Data science is playing a more leading role for many businesses, helping to bring together data from a wide range of sources to create meaningful insights that can guide business strategy.
There is a real buzz around “big data” and the ways companies are using it, however, it’s also important to understand that not all data is created equal. Different data is acquired from different sources – the data generated from text messages, social media posts or emails, for example, is completely different to the data generated by point-of-sales or supply chain systems.
The main differences come down to whether or not the data is structured or unstructured, and more often than not, this is dictated by whether the data is qualitative or quantitative.
What is the difference between structured and unstructured data?
Structured data is highly organised and formatted so that it’s easily searchable in relational databases. Unstructured data has no predefined format or organization, making it much more difficult to collect, process, and analyse.
When we talk about structured vs unstructured data, we are not promoting a conflict between the two. Businesses select one or the other, not based on their data structure, but on the applications that use them; relational databases for structured, and almost any other type of application for unstructured data.
Whilst there is no conflict between the two types of data, the analysis of these two categories of data is creating a growing tension for businesses. Especially when they are dealing with a lot of unstructured data sources. The technology for the analysis of unstructured data is not mature and whilst there has been much R&D in the area of unstructured data analysis, there are still business financial decisions to be made as to whether it’s worth the investment in analytics for unstructured data or whether it’s possible to aggregate the two into better business intelligence.
On top of this, there is simply much more unstructured data than structured. Unstructured data makes up 80% or more of enterprise data and is growing at the rate of 55% to 65% per year. Without the tools to analyse this massive amount of data, organisations are leaving vast numbers of business insights on the business intelligence table.

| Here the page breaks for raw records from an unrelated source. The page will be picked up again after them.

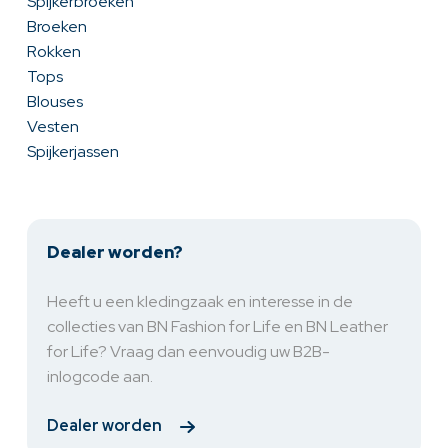
Spijkerbroeken
Broeken
Rokken
Tops
Blouses
Vesten
Spijkerjassen
Dealer worden?
Heeft u een kledingzaak en interesse in de
collecties van BN Fashion for Life en BN Leather
for Life? Vraag dan eenvoudig uw B2B-
inlogcode aan.
Dealer worden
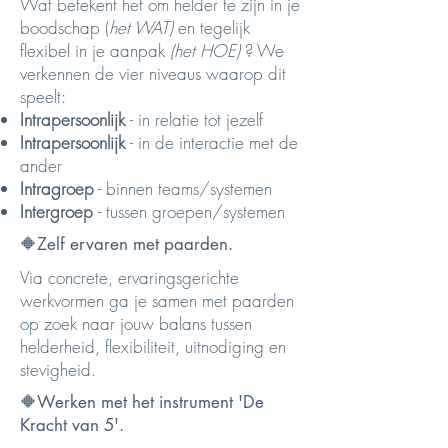
Wat betekent het om helder te zijn in je
boodschap
(
het WAT)
en tegelijk
flexibel in je aanpak
(het HOE)
? We
verkennen de vier niveaus waarop dit
speelt:
Intrapersoonlijk
- in relatie tot jezelf
Intrapersoonlijk
- in de interactie met de
ander
Intragroep
- binnen teams/systemen
Intergroep
- tussen groepen/systemen
🔶Zelf ervaren met paarden.
Via concrete, ervaringsgerichte
werkvormen ga je samen met paarden
op zoek naar jouw balans tussen
helderheid, flexibiliteit, uitnodiging en
stevigheid.
🔶Werken met het instrument 'De
Kracht van 5'.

Understanding structured vs unstructured data
Structured vs. unstructured data can be understood by considering the who, what, when, where, and the how of the data:
- Who will be using the data?
- What type of data are you collecting?
- When does the data need to be prepared – before storage or when used?
- Where will the data be stored?
- How will the data be stored?
These five questions highlight the fundamentals of both structured and unstructured data and allow general users to understand how the two differ. They will also help users understand nuances like semi-structured data and guide us as we navigate the future of data in the cloud.
What is structured data?
Structured data is most often categorised as quantitative data, and it’s the type of data most of us are accustomed to working with. Think of data that fits neatly within fixed fields and columns in relational databases and spreadsheets.
Examples of structured data include names, dates, addresses, credit card numbers, stock information, geolocation, and more.
Structured data is highly organised and easily understood by machine language. Those working within relational databases can input, search, and manipulate structured data relatively quickly using a relational database management system (RDBMS). This is the most attractive feature of structured data.
Pros: structured data is easily used by machine learning algorithms and can be easily manipulated and queried. It is also easier for business users to understand and interpret.
Cons: structured data lacks flexibility and can only be used for its intended purposes, limiting its use cases. There are also limited storage options as structured data is typically stored in data warehouses. Some of this is being mitigated now by the use of closed-based data warehousing, however, there are still limitations to the storage of structured data.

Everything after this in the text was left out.